30.12.13

 

El sábado regresé a mi parroquia anterior. No suelo ir demasiado. Mejor, apenas la piso. Pero hay ocasiones en las que resulta imposible el resistirte.

Teresa tenía doce años recién estrenados, unos padres encantadores, un hermano y unos cuantos tíos, primos y muchos amigos. Una sonrisa abierta y feliz y una vida por delante. Un infarto fulminante la sacó de este mundo. Terrible, más aún cuando hace ahora veinticinco años que murieron de la misma forma y en el mismo día dos hermanos de su madre con apenas veinte años. No sabes por qué la tragedia en ocasiones se ceba en algunas familias. Hace veinticinco años aquellos dos hermanos en el mismo día. Ahora Teresa, con apenas doce primaveras.

Me golpeó la noticia. En su día presidí el matrimonio de sus padres y celebré su bautizo, así como posteriormente el de su hermano. Conozco bien a toda la familia, con un recuerdo especial, por qué no dar nombres, para la abuela Angelita, fallecida hace dos años, una mujer de fe sencilla y profunda que supo aceptar con ejemplar resignación la muerte de los hijos y posteriormente la de su esposo, y transmitir esa misma fe a toda la familia.

No son momentos para tratar de explicar nada. Celebró la misa el párroco y quise concelebrar con él. Palabras para los padres no me salieron. Eso sí, nos dimos un abrazo enorme y lloramos juntos, mientras me decían que tenían el consuelo de que la abuela Angelita cuidaría de Teresa en el cielo.

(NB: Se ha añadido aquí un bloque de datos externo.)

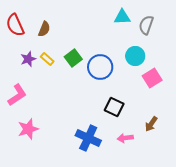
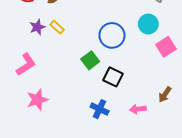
green square: (73, 58) -> (90, 60), moved
black square: (114, 107) -> (113, 77), moved
blue cross: (88, 138) -> (100, 109), size x0.7

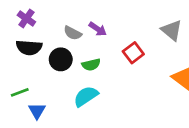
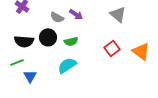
gray triangle: (172, 30) -> (118, 14), moved
black semicircle: (29, 47) -> (24, 41), moved
red square: (133, 53) -> (112, 48), moved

No, por favor. No me vengan ahora con un tratado de teología sobre el purgatorio, los novísimos, la pena temporal, el reato. Cuando ocurre algo así es el momento de llorar juntos, reconocer que nos faltan palabras y que las que conocemos de siempre se nos quedan cortas. Es momento de volver a la fe más sencilla, a la que aprendimos de niños, confiar en la misericordia de Dios y pensar en el cielo donde la Virgen, esa Virgen del Espinar que tanto quieren y tanto les quiere, cuidará de Teresa por siempre.

Seamos claros. Hay muertes y muertes. Que se vaya la abuelita con ochenta y tantos, noventa años, es ley de vida, y duele pero se acepta con serenidad como algo que tiene que ser. Cuando la muerte se lleva a un niño, un joven, y especialmente en determinadas circunstancias, se rompen todos los esquemas. Fácil predicar sobre el sentido de la vida y la muerte cuando esta nos llega de forma digamos natural. Complicadísimo encajarla cuando se rompen todos los esquemas. En esos casos cada vez predico menos. Me limito a llamar a la confianza en Dios que nunca nos deja solos, a invitar a la oración común y a llorar con una familia que en ese momento anda sobrada de palabras y necesitada de abrazos.

Teresa, de parte de tu antiguo párroco, el que te bautizó, un beso. Y otro de mi parte, y muy fuerte, para la abuela Angelita.